Insgesamt 53 Bewertungen
Bewertung vom 12.07.2024
Das erste Licht des Sommers
Raimondi, Daniela

Das erste Licht des Sommers


ausgezeichnet

Daniela Raimondi erzählt eine Familiengeschichte im italienischen Stellata. Beginnend 1947 bis ins Jahr 2015 werden einzelne Episoden dargestellt, jeweils den Jahreszahlen zugeordnet. Auch wenn ich viel vom Vorgängerbuch „An den Ufern von Stellata“ gehört habe, habe ich es nicht gelesen und konnte die Story dieses Buches trotzdem voll erfassen.

Die handelnden Personen bewegen sich um die Familie Casadio, im Zentrum die Figur der Norma. Verarbeitet wird die Jugendliebe zu Elia und deren tiefe Wurzeln in alle Zeiten ihres Lebens. Ebenso zentral ist die Beziehung von Norma zu ihrer Tochter, mit allen Stärken, mit allen Fehlern, mit aller ungeschönten Sicht. Es geht auch um Freundschaft, Liebe und Lieblosigkeit, Verlust, aktuelles Zeitgeschehen, Verlegung des Lebens in ein anderes Land und dann doch wieder den Sieg des Bezuges zur Heimat. Was in ein Leben passt, hat auch in dieser Familie Platz. Aufbereitet wird dies in zwei unterschiedlichen Zeitebenen, die chronologisch in der Vergangenheit erzählte Ebene und die finale Ebene der Gegenwart, in der Normas Tochter ihre todkranke Mutter versorgt und mit dem Abstand des Lebens betrachtet.

Das Buch liest sich sehr flüssig. Das Lesen erschwert hat mir der fehlende Überblick über die vielen relevanten Personen. Ich habe irgendwann angefangen, mir etwas dazu aufzuschreiben und zu visualisieren. Vielleicht ist eine passende Graphik etwas für die nächste Ausgabe.

Die szenischen Beschreibungen haben etwas von Ferrante, einfach fesselnd und atmosphärisch. Die Sprache der Autorin, der Stil und der Plot zogen mich ganz schnell in den Strudel des Buches und ich versank bis zur letzten Seite. An einem Wochenende gelesen, magisch.

Bewertung vom 23.06.2024
Cascadia
Phillips, Julia

Cascadia


ausgezeichnet

Die Schwestern Sam und Elena leben mit ihrer kranken Mutter auf der Insel San Juan im US-Bundesstaat Washington. Gemeinsam existieren sie in einem heruntergekommenen Haus und teilen sich die Pflege der Mutter. Elena jobbt in einem Golfclub, Sam auf einem Fährschiff. Sie sind des monotonen Lebens überdrüssig und träumen davon, das Haus aufzugeben und wegzuziehen. Eines Tages taucht ein Bär in ihrer Umgebung auf. Der Grizzly bringt das Leben der Schwestern und auch der ganzen Insel durcheinander.

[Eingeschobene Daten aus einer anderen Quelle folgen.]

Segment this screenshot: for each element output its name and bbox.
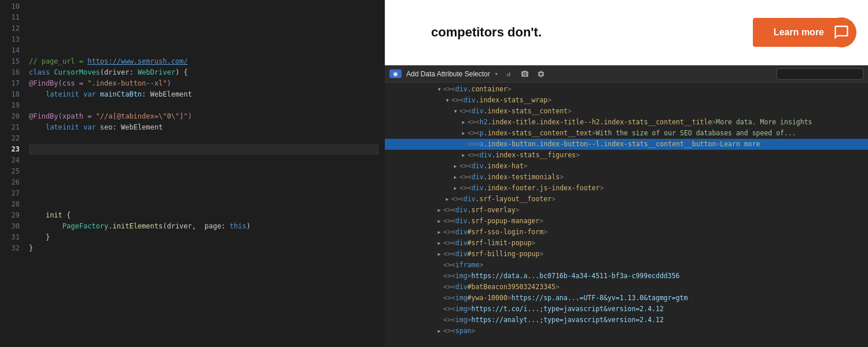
tree-row[interactable]: <> <div.srf-popup-manager> [385,216,868,227]
chat-icon [833,24,849,40]
tree-row[interactable]: <> <div.container> [385,84,868,95]
tree-expand-icon[interactable] [436,229,443,236]
right-panel: competitors don't. Learn more ◉ Add Data… [385,0,868,347]
refresh-button[interactable]: ↺ [503,68,514,80]
tree-expand-icon[interactable] [436,218,443,225]
search-input[interactable] [777,68,863,80]
tree-expand-icon[interactable] [452,185,459,192]
tree-row[interactable]: <> <iframe> [385,260,868,271]
selector-badge-icon: ◉ [393,71,398,77]
tree-expand-icon[interactable] [436,207,443,214]
tree-expand-icon[interactable] [460,152,467,159]
tree-row[interactable]: <> <img#ywa-10000> https://sp.ana...=UTF… [385,293,868,304]
tree-expand-icon[interactable] [452,163,459,170]
tree-expand-icon[interactable] [436,273,443,280]
tree-row[interactable]: <> <div#srf-sso-login-form> [385,227,868,238]
tree-row[interactable]: <> <div#srf-limit-popup> [385,238,868,249]
tree-expand-icon[interactable] [436,306,443,313]
tree-expand-icon[interactable] [436,317,443,324]
gear-icon [537,70,545,78]
code-panel: 1011121314151617181920212223242526272829… [0,0,385,347]
tree-expand-icon[interactable] [460,141,467,148]
tree-expand-icon[interactable] [436,86,443,93]
promo-section: competitors don't. Learn more [385,0,868,65]
tree-row[interactable]: <> <div.index-footer.js-index-footer> [385,183,868,194]
tree-row[interactable]: <> <div.index-stats__figures> [385,150,868,161]
line-numbers: 1011121314151617181920212223242526272829… [0,0,23,347]
devtools-panel: ◉ Add Data Attribute Selector ▾ ↺ <> <di… [385,65,868,347]
selector-badge: ◉ [389,69,402,78]
code-area: 1011121314151617181920212223242526272829… [0,0,385,347]
tree-expand-icon[interactable] [444,196,451,203]
tree-expand-icon[interactable] [444,97,451,104]
tree-row[interactable]: <> <div#batBeacon395032423345> [385,282,868,293]
selector-name-label[interactable]: Add Data Attribute Selector [406,70,490,78]
tree-expand-icon[interactable] [452,174,459,181]
tree-row[interactable]: <> <a.index-button.index-button--l.index… [385,139,868,150]
tree-expand-icon[interactable] [436,240,443,247]
tree-row[interactable]: <> <div.index-stats__content> [385,106,868,117]
screenshot-button[interactable] [519,68,531,80]
tree-expand-icon[interactable] [460,119,467,126]
devtools-toolbar: ◉ Add Data Attribute Selector ▾ ↺ [385,65,868,83]
chevron-down-icon[interactable]: ▾ [495,71,498,77]
tree-row[interactable]: <> <div#srf-billing-popup> [385,249,868,260]
tree-row[interactable]: <> <div.srf-overlay> [385,205,868,216]
tree-row[interactable]: <> <div.index-hat> [385,161,868,172]
tree-expand-icon[interactable] [460,130,467,137]
tree-expand-icon[interactable] [436,328,443,335]
tree-expand-icon[interactable] [452,108,459,115]
tree-expand-icon[interactable] [436,262,443,269]
devtools-tree[interactable]: <> <div.container><> <div.index-stats__w… [385,83,868,347]
code-content: // page_url = https://www.semrush.com/cl… [23,0,385,347]
chat-bubble-button[interactable] [826,17,856,47]
tree-row[interactable]: <> <img> https://data.a...bc0716b-4a34-4… [385,271,868,282]
camera-icon [521,70,529,78]
tree-expand-icon[interactable] [436,295,443,302]
tree-row[interactable]: <> <div.srf-layout__footer> [385,194,868,205]
tree-row[interactable]: <> <img> https://t.co/i...;type=javascri… [385,304,868,315]
tree-row[interactable]: <> <div.index-stats__wrap> [385,95,868,106]
tree-expand-icon[interactable] [436,284,443,291]
tree-expand-icon[interactable] [436,251,443,258]
tree-row[interactable]: <> <img> https://analyt...;type=javascri… [385,315,868,326]
tree-row[interactable]: <> <p.index-stats__content__text> With t… [385,128,868,139]
promo-text: competitors don't. [431,24,542,41]
tree-row[interactable]: <> <span> [385,326,868,337]
tree-row[interactable]: <> <h2.index-title.index-title--h2.index… [385,117,868,128]
tree-row[interactable]: <> <div.index-testimonials> [385,172,868,183]
settings-button[interactable] [535,68,547,80]
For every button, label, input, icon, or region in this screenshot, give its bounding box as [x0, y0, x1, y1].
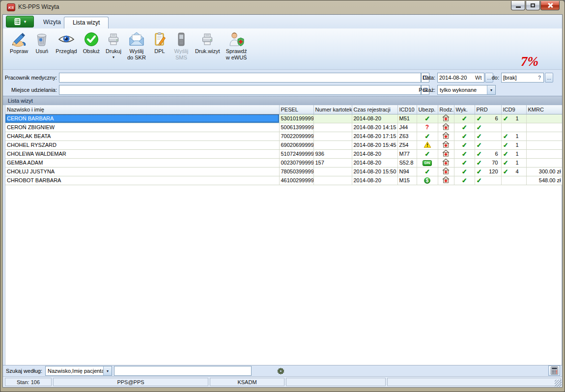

Der Roman beginnt sachte und nimmt mich als Leserin mit in die Atmosphäre der Insel, hält wunderschöne Beschreibungen der Welt dort und des Lebens der beiden Schwestern bereit. Im Laufe des Buches nimmt die Story Fahrt auf, auch die Beziehung der Schwestern steht auf dem Spiel. Ein fulminantes Ende macht dann betroffen. Die Geschichte lebt vom Schreibstil der Autorin. Man liest sie so nebenbei.

Bewertung vom 20.05.2024
Der Wind kennt meinen Namen
Allende, Isabel

Der Wind kennt meinen Namen


ausgezeichnet

Isabel Allende schreibt so großartig, wie sie immer großartig schreibt. In dem Buch „Der Wind kennt meinen Namen“ thematisiert sie die traumatischen Erlebnisse und deren Folgen, die geflüchtete Kinder in sich tragen.

Da ist zum einen Samuel Adler, der als Sohn jüdischer Eltern mit einem Kindertransport von Österreich nach England verschickt wurde, um den Nazis zu entkommen. Seine Familie mütterlicherseits und seine Mutter sind in den Konzentrationslagern umgekommen. Er selbst blieb in England. Leticia Cordero flieht 1982 mit ihrem Vater in die USA, nachdem sie beide als einzige das Massaker in El Mozoto überlebt haben. Anita Díaz flieht 2019 zusammen mit ihrer Mutter vor Gewalt aus El Salvador in die USA und wird an der Grenze von ihrer Mutter getrennt. Im Roman finden diese Schicksale zusammen.

Es gelingt der Autorin ohne erhobenen Zeigefinger genau diesen in die Wunde zu legen. Schonungslos beschreibt sie und gelangt ohne moralische Quintessenz in mir als Leserin zu einem Mitgefühl. Wie Schicksale der Kinder heute wie damals in unserer Welt passieren, lässt sie stehen und wirken. Sie sind einfach in und um uns und jedes in seiner Zeit trägt typische Grausamkeiten, die ein Leben lang bleiben. Alle drei Kinderschicksale trafen auch auf Hoffnungen, auf Unterstützung und auf Hilfe, jedes auf seine Weise, stets jedoch in Form von Personen, welche die Aufmerksamkeit und die Liebe geben konnten, die die verletzte Kinderseele benötigt.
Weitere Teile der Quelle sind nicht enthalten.